Yonge Street was formerly a part of Highway 11, which led to claims that Yonge Street was the longest street in the world.[29] Running (mostly) concurrent with Yonge as far north as Barrie, then continuing beyond through central and northern Ontario to the Ontario-Minnesota border at Rainy River, the highway was over 1,896 kilometers (1,178 mi) long. But Yonge Street could only be called the longest street in the world if it were fully synonymous with Highway 11 over the highway's entire length, which has never been the case.[30]
The original historic alignment of Yonge Street diverges from the former Highway 11 (now York Regional 1) in East Gwillimbury, one kilometre north of Green Lane; at this junction, York Road 1 diverts northwest, while Yonge Street turns right at the intersection and then loops back to continue the straight alignment.

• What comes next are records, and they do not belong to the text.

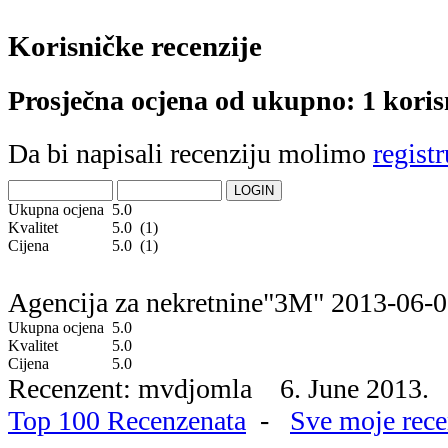
Korisničke recenzije
Prosječna ocjena od ukupno: 1 koris
Da bi napisali recenziju molimo
registr
Ukupna ocjena
5.0
Kvalitet
5.0 (1)
Cijena
5.0 (1)
Agencija za nekretnine"3M"
2013-06-0
Ukupna ocjena
5.0
Kvalitet
5.0
Cijena
5.0
Recenzent: mvdjomla 6. June 2013.
Top 100 Recenzenata
-
Sve moje rece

It then continues, ending at Queensville Side Road in Holland Landing. Approximately 350 metres further west at a jog, it runs north for about 1.8 kilometres, stopping at a dead end just past the Silver Lakes Golf and Country Club; further north, the name picks up again as an unpaved farm road which ends at Ravenshoe Road west of Keswick and just south of Lake Simcoe.[30] The diversion running from Holland Landing to Bradford does not carry the Yonge name but instead was named Bradford Street in Holland Landing, and Holland Landing Road in Bradford. The latter was later extended as a bypass was added, curving off the original alignment. A second bypass was later constructed, bypassing the entirety of Holland Landing Road and joining Bradford at Bridge Street. At its intersection with 8th Line in Bradford, the former Highway 11 route does pick up the Yonge Street name again, retaining it through Innisfil until transitioning into Burton Avenue in the Allandale neighbourhood of Barrie.

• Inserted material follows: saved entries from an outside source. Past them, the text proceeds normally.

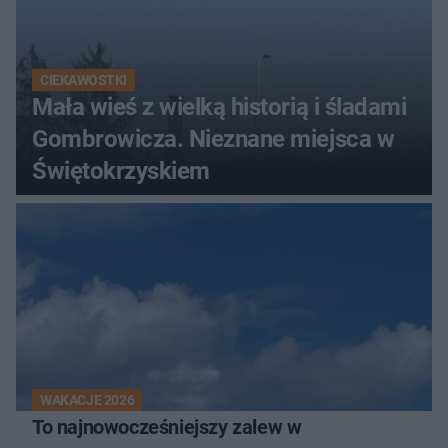
CIEKAWOSTKI
Mała wieś z wielką historią i śladami
Gombrowicza. Nieznane miejsca w
Świętokrzyskiem
WAKACJE 2026
To najnowocześniejszy zalew w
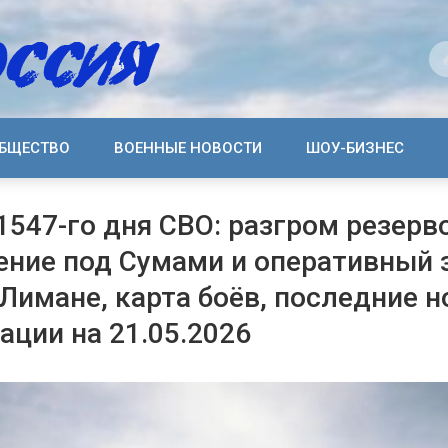
БЩЕСТВО
ВОЕННЫЕ НОВОСТИ
ШОУ-БИЗНЕС
1547-го дня СВО: разгром резерв
ние под Сумами и оперативный 
Лимане, карта боёв, последние н
ации на 21.05.2026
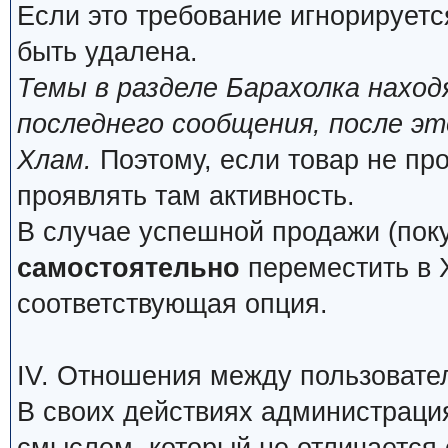
Если это требование игнорируетс
быть удалена.
Темы в разделе Барахолка нахо
последнего сообщения, после э
Хлам.
Поэтому, если товар не про
проявлять там активность.
В случае успешной продажи (поку
самостоятельно
переместить в Х
соответствующая опция.
IV. Отношения между пользовате
В своих действиях администраци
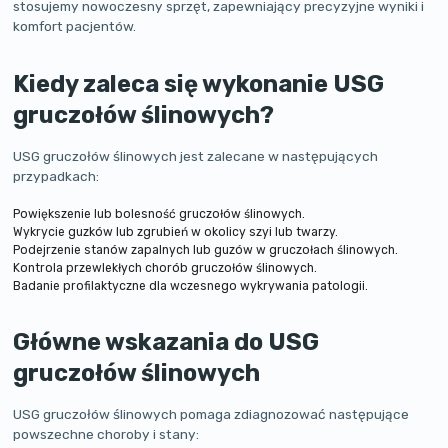
stosujemy nowoczesny sprzęt, zapewniający precyzyjne wyniki i
komfort pacjentów.
Kiedy zaleca się wykonanie USG
gruczołów ślinowych?
USG gruczołów ślinowych jest zalecane w następujących
przypadkach:
Powiększenie lub bolesność gruczołów ślinowych.
Wykrycie guzków lub zgrubień w okolicy szyi lub twarzy.
Podejrzenie stanów zapalnych lub guzów w gruczołach ślinowych.
Kontrola przewlekłych chorób gruczołów ślinowych.
Badanie profilaktyczne dla wczesnego wykrywania patologii.
Główne wskazania do USG
gruczołów ślinowych
USG gruczołów ślinowych pomaga zdiagnozować następujące
powszechne choroby i stany:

From that point, no other part of the highway any further north ever carried the Yonge Street name at all, and it makes several turns in Barrie itself as it follows various streets. At its terminus in Rainy River, Highway 11's street name is Atwood Avenue rather than Yonge Street.[31] When the final leg of Highway 11 between Atikokan and Rainy River was completed in 1965, the Rainy River Chamber of Commerce responded with a publicity stunt requesting that Toronto change the name of Yonge Street to Atwood Avenue so that the highway could have the same street name at both ends, but this did not occur.[32]

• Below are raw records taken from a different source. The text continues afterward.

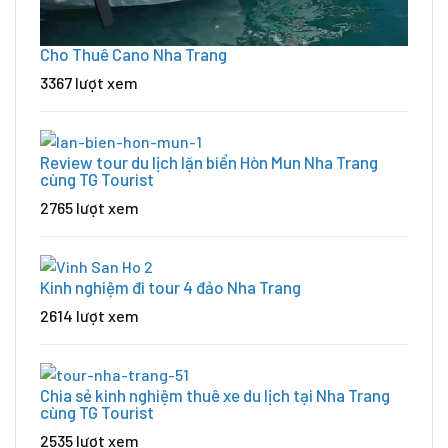
Cho Thuê Cano Nha Trang
3367 lượt xem
Review tour du lịch lặn biển Hòn Mun Nha Trang
cùng TG Tourist
2765 lượt xem
Kinh nghiệm đi tour 4 đảo Nha Trang
2614 lượt xem
Chia sẻ kinh nghiệm thuê xe du lịch tại Nha Trang
cùng TG Tourist
2535 lượt xem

The claim was first added by the Guinness Book of Records in 1977 at the request of Toronto writer Jay Myers, supplanting Figueroa Street in Los Angeles.[33] Myers had sought the designation after writing and publishing a book about the history of the street.[33] Earlier claims that Yonge was the longest street in the world also existed, with The Globe asserting it about the original Toronto to Lake Simcoe alignment in 1895, at a time when the rest of Highway 11 did not even exist yet,[34] and later claiming in 1953 that Yonge was the longest street in the world because it purportedly extended to Cochrane, which was then and still is the point at which Highway 11 switches from a north–south alignment to an east–west alignment toward Nipigon.[35] It continued to be listed by Guinness until 1999, when it was dropped in favour of recognizing the Pan-American Highway as the world's longest motorable road.[29]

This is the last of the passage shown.